My use case is that I implemented an average filter on top of this buffer, by averaging latest N samples of an incoming measure. I would not change size of the buffer at runtime, but it would come handy to change the size of a default-constructed one during for example initialization of a controller - like, on_init()/on_configure() stages.

That doesn't sound like the behavior I'd usually want.

Could you elaborate a bit? Let's discuss what is your ideal behaviour, maybe we can implement it inside this class here.

jonbinney commented 5 months ago

I may misunderstand, but wouldn't your rolling window average be wrong at the start? For example, assume N=10 for your case. You resize() the buffer to a size of 10 , fill it with some default value, and start collecting samples. When you have collected 5 samples so far, how would you know that the other 5 samples aren't yet actual samples? The size would be 10 and the capacity would be 10, so they're effectively storing the same information twice.

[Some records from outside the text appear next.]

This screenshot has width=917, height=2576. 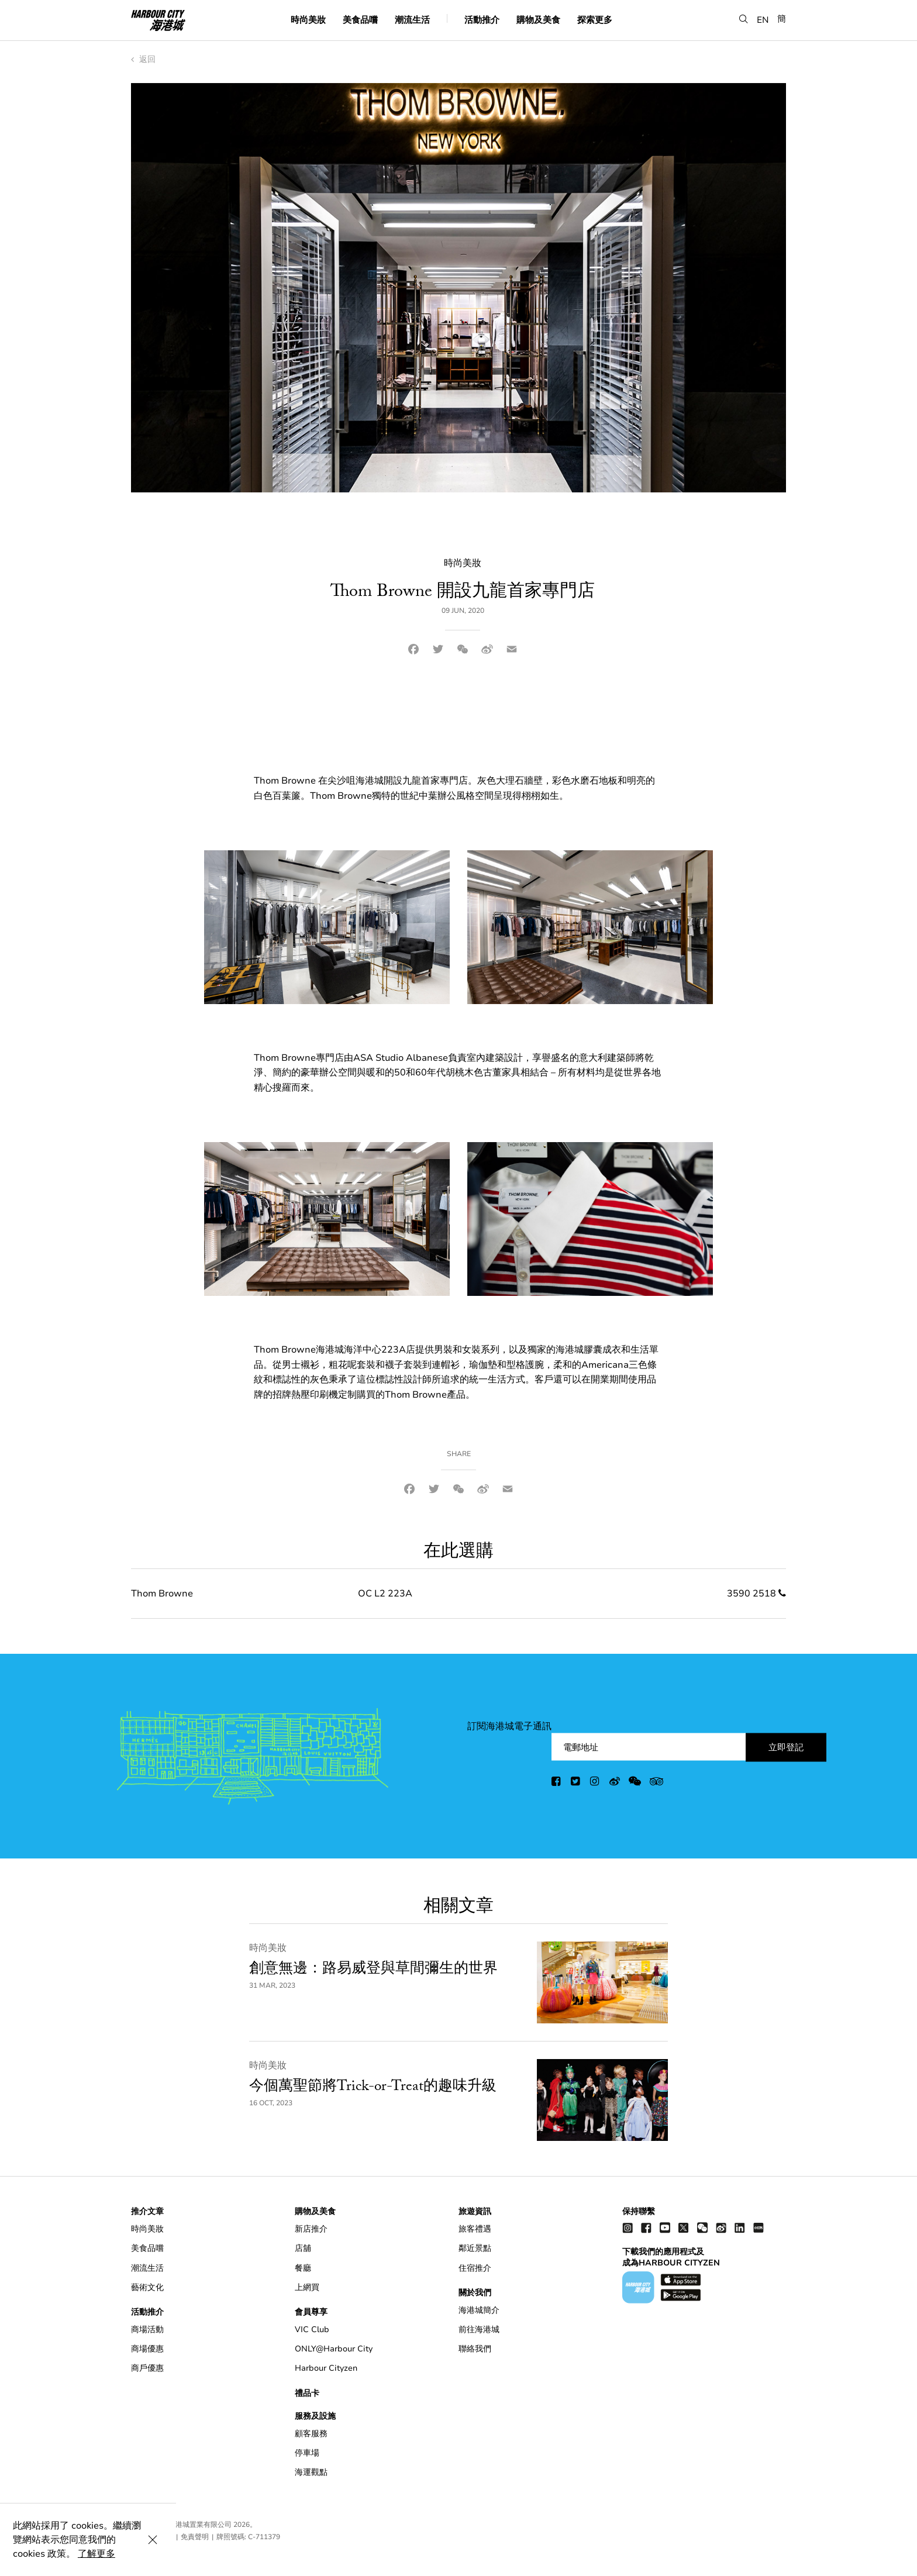 What do you see at coordinates (147, 2287) in the screenshot?
I see `藝術文化` at bounding box center [147, 2287].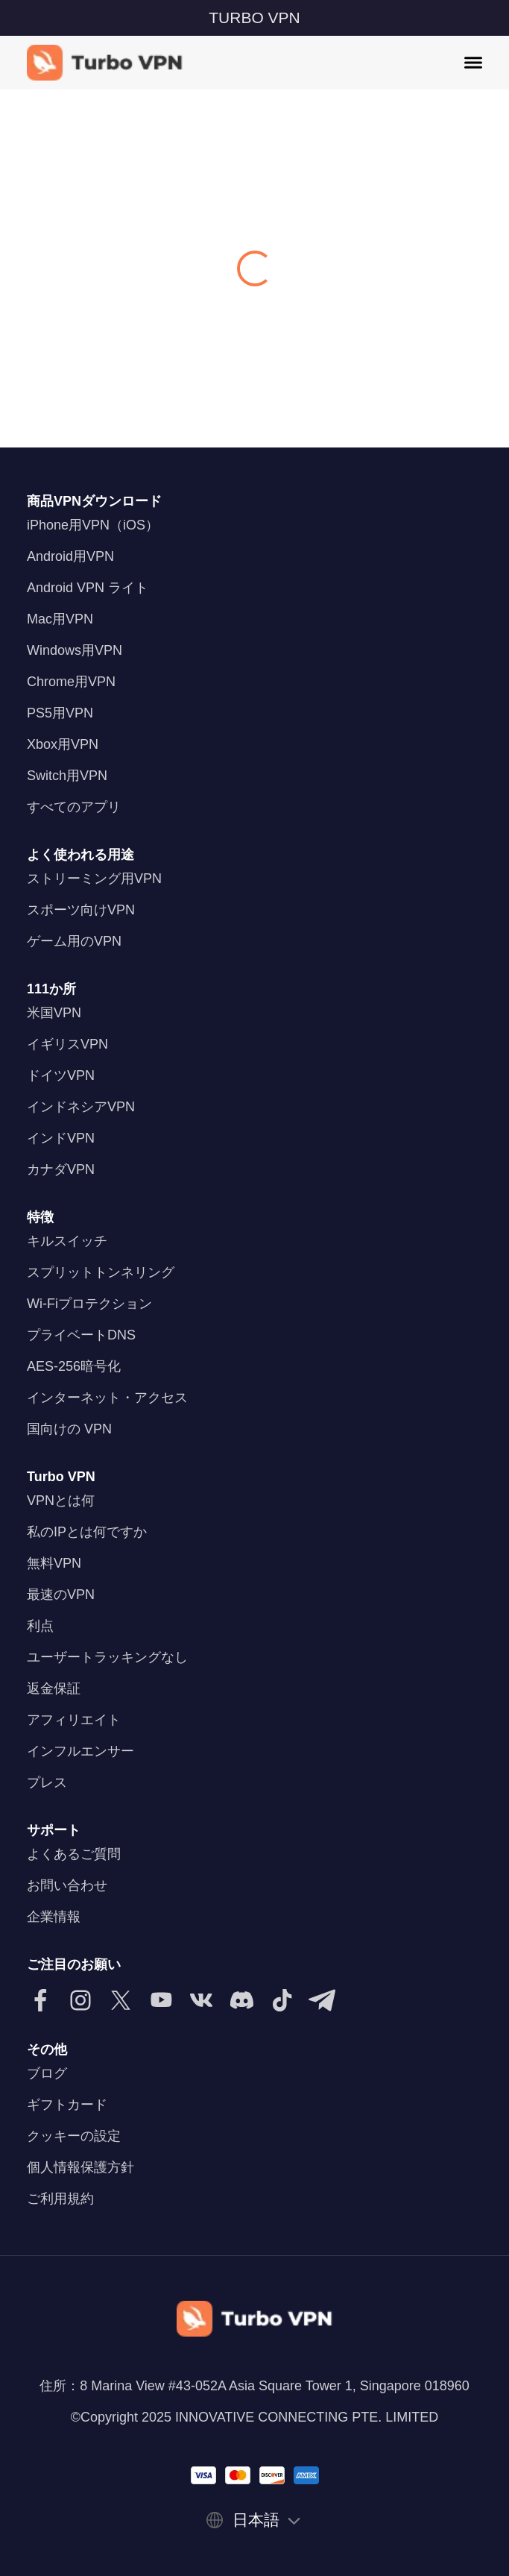 The width and height of the screenshot is (509, 2576). Describe the element at coordinates (322, 2000) in the screenshot. I see `[Telegramで私たちに従ってください]` at that location. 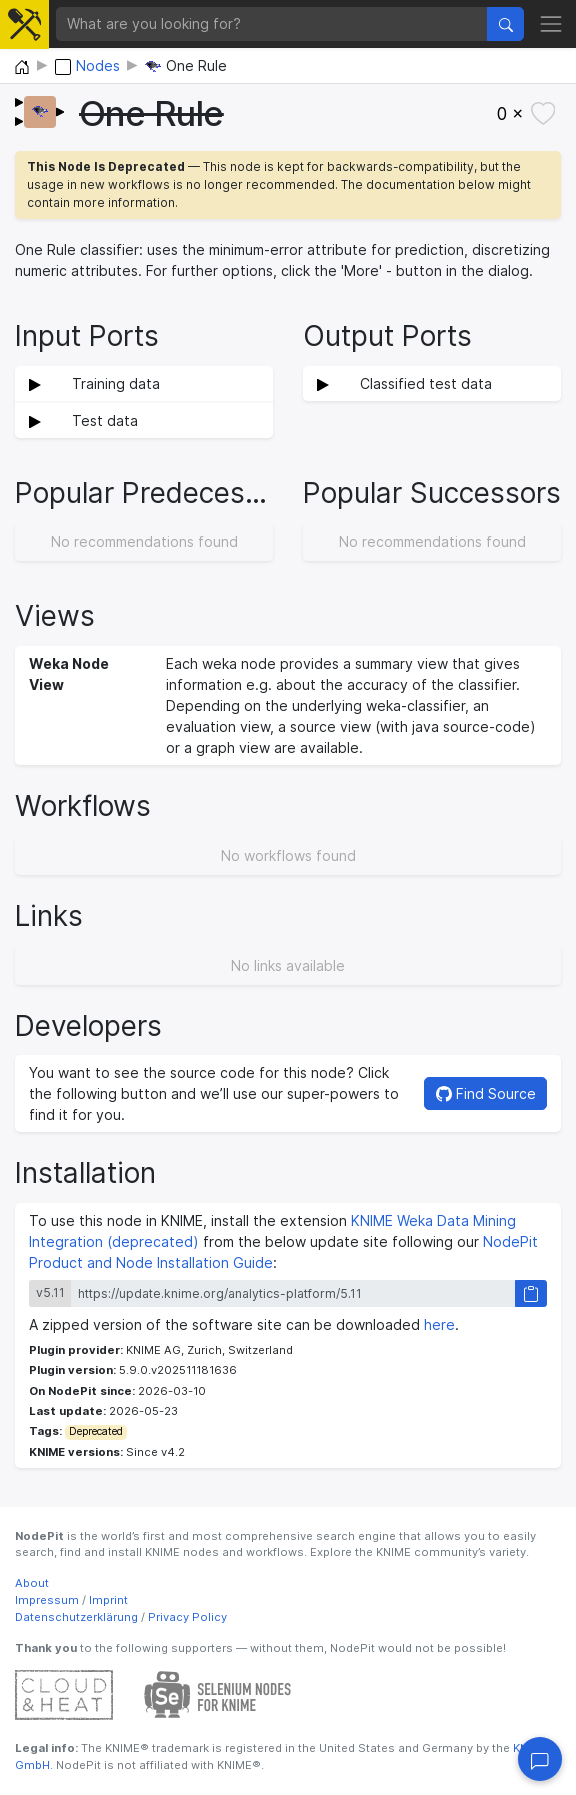 I want to click on Find Source, so click(x=486, y=1093).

If we have a set_capacity() method, in the same case capacity would be 10 and size would be 5, so you'd have more info - you'd know exactly how many valid samples you've got, right?

roncapat commented 5 months ago

The point is: let's say we construct a RealtimeCircularBuffer(5,0). If we only do set_capacity(10) on the internal buffer later on, the user will not be able to add a sixth element at all.

About the averaging in my use case: in the first few cycles I may be able to accept a transient with "wrong values" (a sort of ramp effect), but truly I use a counter to keep track of the number of real measures obtained up to that moment (i.e. something that grows like 1 2 3 4 5 5 5 5 5 5...)

jonbinney commented 5 months ago

You're right - I misunderstood how push_back() worked! Also the constructor of RealtimeCircular buffer already requires initializing the elements, so having the resize method do the same makes sense. I agree now that having a resize() method makes more sense.

roncapat commented 5 months ago

There is still a thing to notice:

Given this, the problem here is to choose between resize and rresize (notice the double R). Because people might want to reside extending the left-most side, or the right-most one, depending on the direction they are using the buffer (front->back or back->front).

@jonbinney do you have any opinion or more background on this?

jonbinney commented 5 months ago

It looks like both the mean and median filters in this repo use push_back(); I'd guess that is the most common case.

roncapat commented 5 months ago

I would propose to drop RealtimeCircularBuffer::push_front() and expose boost::circular_buffer::resize(). This way users are forced to use the circular buffer in one direction only.

But I can imagine breaking some possible packages in the wild doing so...

jonbinney commented 5 months ago

I should have asked this earlier, but at some point is it worth encouraging people to just use boost::circular_buffer directly instead of exposing more and more of its member functions in RealtimCircularBuffer?